“Often when research projects are being conducted, numerous reports are received from concerned anglers about suspicious sampling gear in the water,” said Green River Fisheries Biologist Craig Amadio. “The project begins in late October and anglers may observe nets in the water until the reservoir freezes. This is an important research project that will help us learn more about the illegally introduced burbot population and will ultimately assist with burbot suppression efforts and future management of the fishery. Any disturbance or damage to the nets will hinde rthe project.”
Amadio said the goals of this research project are to identify the extent of seasonal movement by burbot and evaluate the primary prey that constitutes its diet.
“Seasonal movements of burbot will be determined by radio telemetry tracking of fish that are implanted with ultrasonic telemetry tags,” Amadio said. “Each burbot that receives an internal telemetry tag will also have a green external tag on their back with USU contact information. Anglers need to look for these tags and release any tagged burbot they may catch this winter. Typically, we encourage anglers to harvest and remove all burbot they catch from Flaming Gorge, but this is a unique situation and any tagged burbot needs to be released immediately.”
“In addition to the information gathered from the research, each telemetry tag costs $500, so they are very expensive,” Amadio said. “If an angler happens to inadvertently harvest a tagged burbot, we are asking that they retrieve the internal telemetry tag and return it to the Green River Game and Fish Office so it can be used on anotherf ish for the study.”

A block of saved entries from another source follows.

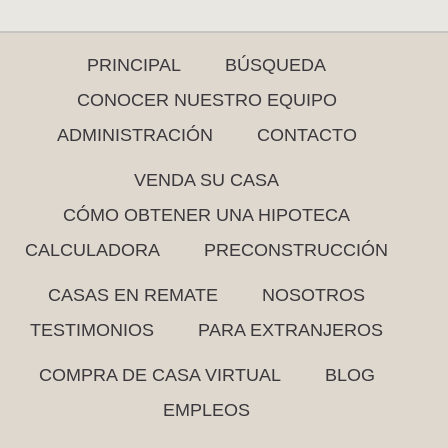
PRINCIPAL
BÚSQUEDA
CONOCER NUESTRO EQUIPO
ADMINISTRACIÓN
CONTACTO
VENDA SU CASA
CÓMO OBTENER UNA HIPOTECA
CALCULADORA
PRECONSTRUCCIÓN
CASAS EN REMATE
NOSOTROS
TESTIMONIOS
PARA EXTRANJEROS
COMPRA DE CASA VIRTUAL
BLOG
EMPLEOS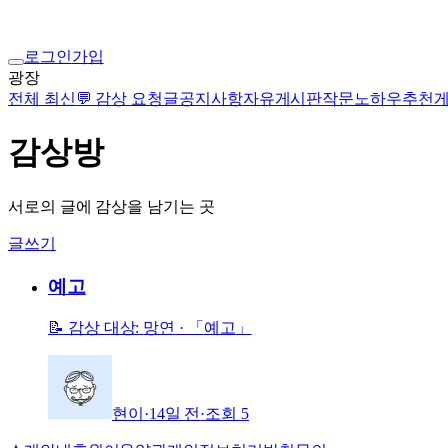
로그인
가입
광장
전체 최신
💬 감상 요청글
공지사항
자유게시판
작문노하우
추천
감상방
서로의 글에 감상을 남기는 곳
글쓰기
예고
📝 감상 대상:
망연
· 「
예고
」
현이
·
14일 전
·
조회
5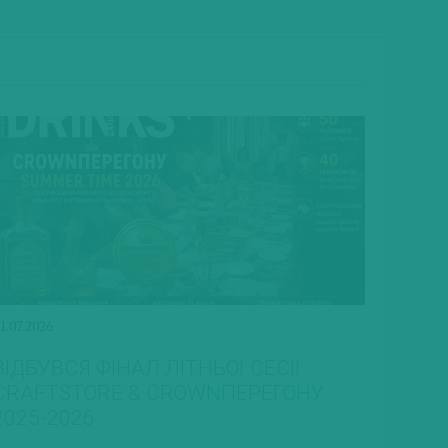
1.07.2026
ВІДБУВСЯ ФІНАЛ ЛІТНЬОЇ СЕСІЇ
CRAFTSTORE & CROWNПЕРЕГОНУ
2025-2026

Amadio said burbot will be tagged at eight different locations throughout the reservoir and will be tracked through next spring. By identifying when and where burbot spawn in the reservoir, biologists and anglers will be able maximize removal efforts in those areas to limit burbot reproduction.
“The diet portion of the research project will help biologists better understand the current and potential future impacts burbot may have on other fish species in the reservoir,” Amadio said. “Burbot are very aggressive predators and feed on anything they can catch. Crayfish appear to be their main prey source, but we have confirmed that burbot also feed on kokanee, rainbow trout, and smallmouth bass. Another disturbing trend observed in recent years is burbot feeding on both kokanee eggs and lake trout eggs while those species are spawning during fall. We are very concerned about the impact burbot predation might have on these important sport fish populations and this research project will help us assess the extent of the problem.”